DESCRIPTION OF THE TASK: Print each entry below precisely as it reads.

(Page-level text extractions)
"""

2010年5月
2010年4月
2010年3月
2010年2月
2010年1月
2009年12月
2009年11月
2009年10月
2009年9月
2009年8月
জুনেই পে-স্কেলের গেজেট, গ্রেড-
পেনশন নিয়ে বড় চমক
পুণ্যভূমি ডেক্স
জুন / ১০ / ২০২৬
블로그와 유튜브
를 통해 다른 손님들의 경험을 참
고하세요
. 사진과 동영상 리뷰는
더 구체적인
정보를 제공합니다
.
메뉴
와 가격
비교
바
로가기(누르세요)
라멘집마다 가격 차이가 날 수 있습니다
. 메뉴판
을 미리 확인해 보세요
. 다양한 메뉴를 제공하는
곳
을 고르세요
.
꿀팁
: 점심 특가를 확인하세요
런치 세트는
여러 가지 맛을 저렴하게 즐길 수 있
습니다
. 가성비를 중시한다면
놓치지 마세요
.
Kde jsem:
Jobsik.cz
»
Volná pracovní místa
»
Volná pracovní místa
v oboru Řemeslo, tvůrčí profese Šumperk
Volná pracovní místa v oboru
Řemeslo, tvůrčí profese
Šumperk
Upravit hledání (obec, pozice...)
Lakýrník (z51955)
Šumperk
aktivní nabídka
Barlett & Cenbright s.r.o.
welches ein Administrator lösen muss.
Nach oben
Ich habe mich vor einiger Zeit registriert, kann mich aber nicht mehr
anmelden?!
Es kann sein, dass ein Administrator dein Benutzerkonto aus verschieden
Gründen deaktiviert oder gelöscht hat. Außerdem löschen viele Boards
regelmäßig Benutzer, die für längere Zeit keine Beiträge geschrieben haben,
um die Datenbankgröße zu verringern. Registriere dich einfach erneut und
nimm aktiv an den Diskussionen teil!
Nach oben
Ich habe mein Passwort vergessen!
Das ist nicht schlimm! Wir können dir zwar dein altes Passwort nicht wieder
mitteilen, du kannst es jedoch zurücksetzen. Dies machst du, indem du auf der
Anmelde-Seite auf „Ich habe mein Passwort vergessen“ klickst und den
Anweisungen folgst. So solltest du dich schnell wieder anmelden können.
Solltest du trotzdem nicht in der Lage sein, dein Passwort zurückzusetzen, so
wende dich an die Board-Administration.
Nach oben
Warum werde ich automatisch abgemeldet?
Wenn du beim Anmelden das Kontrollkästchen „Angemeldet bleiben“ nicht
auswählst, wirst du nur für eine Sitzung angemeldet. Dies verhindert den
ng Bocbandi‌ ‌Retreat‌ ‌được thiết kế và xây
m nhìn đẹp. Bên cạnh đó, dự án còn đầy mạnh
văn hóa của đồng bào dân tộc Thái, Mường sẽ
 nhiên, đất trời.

"""

TASK RESPONSE:
2010年5月
2010年4月
2010年3月
2010年2月
2010年1月
2009年12月
2009年11月
2009年10月
2009年9月
2009年8月
জুনেই পে-স্কেলের গেজেট, গ্রেড-
পেনশন নিয়ে বড় চমক
পুণ্যভূমি ডেক্স
জুন / ১০ / ২০২৬
블로그와 유튜브
를 통해 다른 손님들의 경험을 참
고하세요
. 사진과 동영상 리뷰는
더 구체적인
정보를 제공합니다
.
메뉴
와 가격
비교
바
로가기(누르세요)
라멘집마다 가격 차이가 날 수 있습니다
. 메뉴판
을 미리 확인해 보세요
. 다양한 메뉴를 제공하는
곳
을 고르세요
.
꿀팁
: 점심 특가를 확인하세요
런치 세트는
여러 가지 맛을 저렴하게 즐길 수 있
습니다
. 가성비를 중시한다면
놓치지 마세요
.
Kde jsem:
Jobsik.cz
»
Volná pracovní místa
»
Volná pracovní místa
v oboru Řemeslo, tvůrčí profese Šumperk
Volná pracovní místa v oboru
Řemeslo, tvůrčí profese
Šumperk
Upravit hledání (obec, pozice...)
Lakýrník (z51955)
Šumperk
aktivní nabídka
Barlett & Cenbright s.r.o.
welches ein Administrator lösen muss.
Nach oben
Ich habe mich vor einiger Zeit registriert, kann mich aber nicht mehr
anmelden?!
Es kann sein, dass ein Administrator dein Benutzerkonto aus verschieden
Gründen deaktiviert oder gelöscht hat. Außerdem löschen viele Boards
regelmäßig Benutzer, die für längere Zeit keine Beiträge geschrieben haben,
um die Datenbankgröße zu verringern. Registriere dich einfach erneut und
nimm aktiv an den Diskussionen teil!
Nach oben
Ich habe mein Passwort vergessen!
Das ist nicht schlimm! Wir können dir zwar dein altes Passwort nicht wieder
mitteilen, du kannst es jedoch zurücksetzen. Dies machst du, indem du auf der
Anmelde-Seite auf „Ich habe mein Passwort vergessen“ klickst und den
Anweisungen folgst. So solltest du dich schnell wieder anmelden können.
Solltest du trotzdem nicht in der Lage sein, dein Passwort zurückzusetzen, so
wende dich an die Board-Administration.
Nach oben
Warum werde ich automatisch abgemeldet?
Wenn du beim Anmelden das Kontrollkästchen „Angemeldet bleiben“ nicht
auswählst, wirst du nur für eine Sitzung angemeldet. Dies verhindert den
ng Bocbandi‌ ‌Retreat‌ ‌được thiết kế và xây
m nhìn đẹp. Bên cạnh đó, dự án còn đầy mạnh
văn hóa của đồng bào dân tộc Thái, Mường sẽ
 nhiên, đất trời.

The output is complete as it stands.